Получив очередной номер «Отголосков Брэнгвина», я заглянула на последнюю страницу, где всегда публиковались фотографии очередной встречи выпускниц. Фотография была именно такой, как я и предполагала: они просто родились с этими жемчужными ожерельями и веселыми улыбками, чтобы встретиться в этом месте и ощутить неустанный бег времени. Я и не думала, что смогу узнать хоть одно из этих лиц.
Ну вот, я даже рада, что она умерла и мне не приходится искать среди них ее лицо.
Когда я вглядываюсь в свое отражение в зеркале, мое лицо мне кажется незнакомым. Я не могу смириться с морщинками вокруг глаз и рта, я бы смела всю эту паутину, которая рано или поздно поймает меня. Но в том-то и состоит мое выздоровление — в согласии повзрослеть, стать женщиной, родить детей, покрасить волосы, испытывать приливы и просыпаться по ночам в поту. Позволить детству уйти. Позволить уйти папе. И не осуждать его за его отчаяние.
Даже если бы я захотела, я не смогла бы вернуться туда, в тот год. Мой дневник не может воскресить его. Он окутан туманом. Легчайшим дуновением я могу прогнать этот туман, но миг — и он вернется и снова набросит свой саван.
Было очень трудно отречься от девочки, которая так усердно вела записи в своей темно-красной тетради, было тяжко позволить ей провалиться в черную дыру прошлого.

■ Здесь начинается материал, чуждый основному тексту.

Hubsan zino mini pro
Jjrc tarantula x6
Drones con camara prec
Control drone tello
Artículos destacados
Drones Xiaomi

Да, та девочка была эгоцентричной особой, но она была такой мучительно-живой, словно родилась без кожи. Каждый втайне стремился причинить ей боль. Это снедало ее, поскольку ничего другого не было. Моя любовь к ней была гораздо крепче, чем к той, что заменила ее. У нее был отец, а у меня его нет.

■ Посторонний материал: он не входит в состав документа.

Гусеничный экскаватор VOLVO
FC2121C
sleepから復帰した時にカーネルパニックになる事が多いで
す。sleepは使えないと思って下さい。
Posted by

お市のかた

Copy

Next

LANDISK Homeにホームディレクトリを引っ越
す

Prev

Но ради самого существования я должна была измениться. Вот и мама моя вышла замуж за другого. И я никогда ее не осуждала за это.

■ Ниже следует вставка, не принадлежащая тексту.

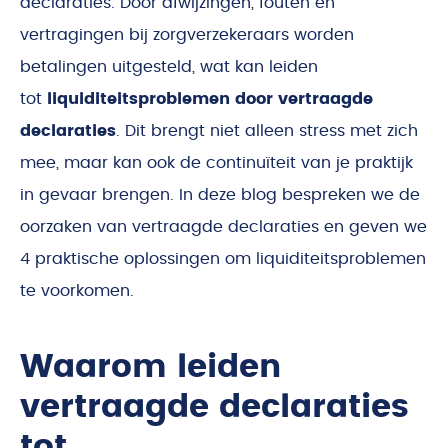
declaraties. Door afwijzingen, fouten en
vertragingen bij zorgverzekeraars worden
betalingen uitgesteld, wat kan leiden
tot
liquiditeitsproblemen door vertraagde
declaraties
. Dit brengt niet alleen stress met zich
mee, maar kan ook de continuïteit van je praktijk
in gevaar brengen. In deze blog bespreken we de
oorzaken van vertraagde declaraties en geven we
4 praktische oplossingen om liquiditeitsproblemen
te voorkomen.
Waarom leiden
vertraagde declaraties
tot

И однажды я вдруг оказалась старше, чем был мой отец в день своей смерти. Я-то думала, что этого никогда не случится. Внезапно я почувствовала себя такой старой! Я знала, что папа нигде меня не ждет. Он ушел навсегда.
Ушел ли он туда, куда ушли те две девочки, — в бесконечную череду дней?
Иногда их образы возникают передо мной, непрошеные, словно грезы. Они парят там, где нет ни счастья, ни смерти, — юные, беспредельно свободные. Они широко раскинули руки, их волосы и одежды развеваются за спиной. Они там, где нет ни силы тяжести, ни чувств. Ничто не обременяет их.
Да, это правда — я никогда не хотела повзрослеть. Но насколько же в самом деле важным было решение — остаться человеком?